29 ene 2020

Vocación fustrada

Andrés se hizo cazador por puro instinto. Le gustaba observar los animales que deambulaban libremente por los montes, se movían en las aguas o surcaban los aires con suficiencia. Sentía en su interior una necesidad de dominarlos, de agarrarlos con su manos. Por eso se compró una escopeta de dos cañones y los cartuchos convenientes, amén de la licencia correspondiente y un seguro, por si acaso. Todo por unos 1000 €. Se unió a una cuadrilla que se movía por un coto, donde tres veces por semana hacían batidas contra los jabalíes. La compañía de gente veterana le ayudó mucho a situarse y cumplir su papel. El primer día le asignaron un puesto de vigilancia y allí estuvo 5 horas a la intemperie, a la espera de una pieza que se pusiera a tiro. Pero no, no apareció ninguna víctima huyendo del acoso de los perros.
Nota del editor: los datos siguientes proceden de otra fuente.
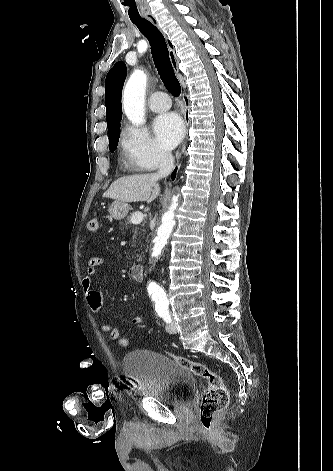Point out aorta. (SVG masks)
I'll return each instance as SVG.
<instances>
[{
    "mask_svg": "<svg viewBox=\"0 0 333 471\" xmlns=\"http://www.w3.org/2000/svg\"><path fill=\"white\" fill-rule=\"evenodd\" d=\"M147 83V75L143 70L136 69L131 74L124 88L122 102L123 109L127 118L134 125H142L144 119V102L145 90ZM178 196L172 198V203L167 212L161 219V225L157 229L156 236L153 238L151 257L158 258L163 248L167 244L168 238L175 225L174 210L176 209ZM149 294L155 302L156 308L164 309L168 307V299L166 292L156 283H150L148 286Z\"/></svg>",
    "mask_w": 333,
    "mask_h": 471,
    "instance_id": "aorta-1",
    "label": "aorta"
}]
</instances>
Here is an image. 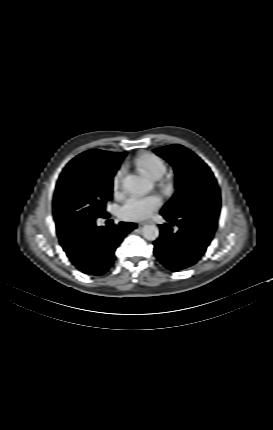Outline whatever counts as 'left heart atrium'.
Masks as SVG:
<instances>
[{"mask_svg": "<svg viewBox=\"0 0 273 430\" xmlns=\"http://www.w3.org/2000/svg\"><path fill=\"white\" fill-rule=\"evenodd\" d=\"M162 202L156 195L147 197H130L119 210V216L124 220L139 221L150 217Z\"/></svg>", "mask_w": 273, "mask_h": 430, "instance_id": "left-heart-atrium-1", "label": "left heart atrium"}]
</instances>
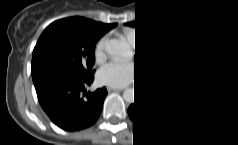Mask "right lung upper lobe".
<instances>
[{
	"mask_svg": "<svg viewBox=\"0 0 238 145\" xmlns=\"http://www.w3.org/2000/svg\"><path fill=\"white\" fill-rule=\"evenodd\" d=\"M70 18H74L80 21L85 22L89 27H91L95 32H97L100 35H104L106 32H108L109 30H111L112 28L116 27L117 24H103V23H99L90 19H86L83 17H70Z\"/></svg>",
	"mask_w": 238,
	"mask_h": 145,
	"instance_id": "1",
	"label": "right lung upper lobe"
}]
</instances>
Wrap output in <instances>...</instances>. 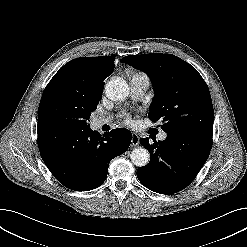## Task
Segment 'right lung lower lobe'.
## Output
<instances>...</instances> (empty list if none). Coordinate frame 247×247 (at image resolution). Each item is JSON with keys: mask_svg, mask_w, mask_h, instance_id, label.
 <instances>
[{"mask_svg": "<svg viewBox=\"0 0 247 247\" xmlns=\"http://www.w3.org/2000/svg\"><path fill=\"white\" fill-rule=\"evenodd\" d=\"M38 147L53 176L65 187L88 191L106 179L109 162L123 154L131 143L129 130L99 132L73 129L48 119H38Z\"/></svg>", "mask_w": 247, "mask_h": 247, "instance_id": "right-lung-lower-lobe-1", "label": "right lung lower lobe"}]
</instances>
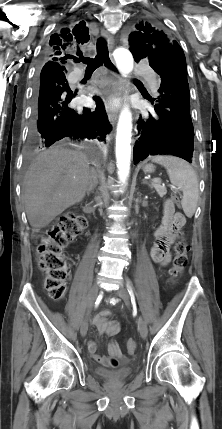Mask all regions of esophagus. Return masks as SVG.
Here are the masks:
<instances>
[{
  "mask_svg": "<svg viewBox=\"0 0 222 429\" xmlns=\"http://www.w3.org/2000/svg\"><path fill=\"white\" fill-rule=\"evenodd\" d=\"M101 36L107 40L108 47L110 50H112L113 46H114V39H113L112 34L103 28L101 30ZM110 81H111L112 93H114L116 96H119L121 94V91H122V79H121V77L119 76L118 73L111 72ZM108 118H109L110 123L114 126L116 121H117V118H118V110L115 108L108 109Z\"/></svg>",
  "mask_w": 222,
  "mask_h": 429,
  "instance_id": "1",
  "label": "esophagus"
}]
</instances>
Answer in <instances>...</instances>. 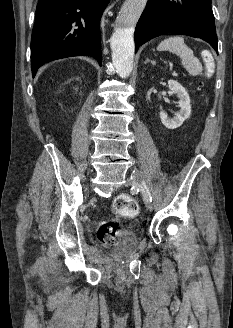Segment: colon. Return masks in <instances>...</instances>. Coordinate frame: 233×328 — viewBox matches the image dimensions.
Listing matches in <instances>:
<instances>
[{
	"label": "colon",
	"instance_id": "colon-1",
	"mask_svg": "<svg viewBox=\"0 0 233 328\" xmlns=\"http://www.w3.org/2000/svg\"><path fill=\"white\" fill-rule=\"evenodd\" d=\"M204 61L206 63V75L209 76L213 70V59L211 54L206 53L204 55ZM112 210L120 217L132 218L138 214L139 205L135 199L123 194L116 197L112 205ZM122 235L123 231L115 221H106L102 223L97 232L99 240L109 247L116 246Z\"/></svg>",
	"mask_w": 233,
	"mask_h": 328
}]
</instances>
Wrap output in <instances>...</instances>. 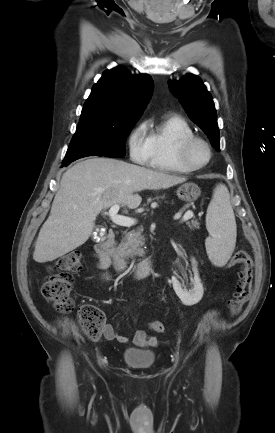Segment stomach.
I'll list each match as a JSON object with an SVG mask.
<instances>
[{
  "instance_id": "obj_1",
  "label": "stomach",
  "mask_w": 275,
  "mask_h": 433,
  "mask_svg": "<svg viewBox=\"0 0 275 433\" xmlns=\"http://www.w3.org/2000/svg\"><path fill=\"white\" fill-rule=\"evenodd\" d=\"M176 193L179 199L186 202H193L198 199L201 190L195 183H185L177 189Z\"/></svg>"
}]
</instances>
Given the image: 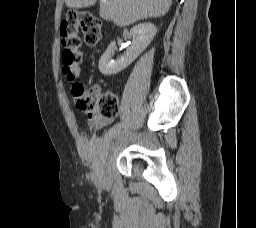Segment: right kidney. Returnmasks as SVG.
Listing matches in <instances>:
<instances>
[{"instance_id": "obj_1", "label": "right kidney", "mask_w": 256, "mask_h": 228, "mask_svg": "<svg viewBox=\"0 0 256 228\" xmlns=\"http://www.w3.org/2000/svg\"><path fill=\"white\" fill-rule=\"evenodd\" d=\"M157 28L151 23H141L130 30L133 43L120 59L112 60L111 55L116 49L115 41L111 42L99 60V70L103 75L111 76L127 68L151 43Z\"/></svg>"}]
</instances>
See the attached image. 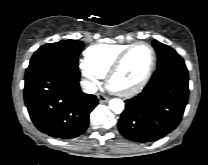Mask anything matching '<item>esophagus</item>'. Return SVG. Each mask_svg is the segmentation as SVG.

Vale, soy novato, me dieron el peor puesto, fue su explicación. Así tres jornadas más, hasta que llegó el momento deseado. Fue cuando vió frente a él una hembra de buen porte saliendo de un riachuelo. Apuntó con rapidez, aunque el corazón le latía con fuerza y le dificultaba centrar la mira del arma en la pieza. Pero más le desconcertó ver cómo media docena de jabatos surgían de la nada siguiendo a la madre. Se detuvo, dudó, dudó tanto que fue incapaz de apretar el gatillo, dejando huir a aquella familia acosada. Se percató en aquel preciso instante de que amaba hasta tal punto la naturaleza que lo de matar había que dejárselo a otros. Fue más que una aparición milagrosa, comentó. Te entendemos, le comentaron sus colegas, nos has dejado piezas para el año que viene, muy bien hecho. Os dejo, sí, contestó, os dejo, que yo no vuelvo por aquí.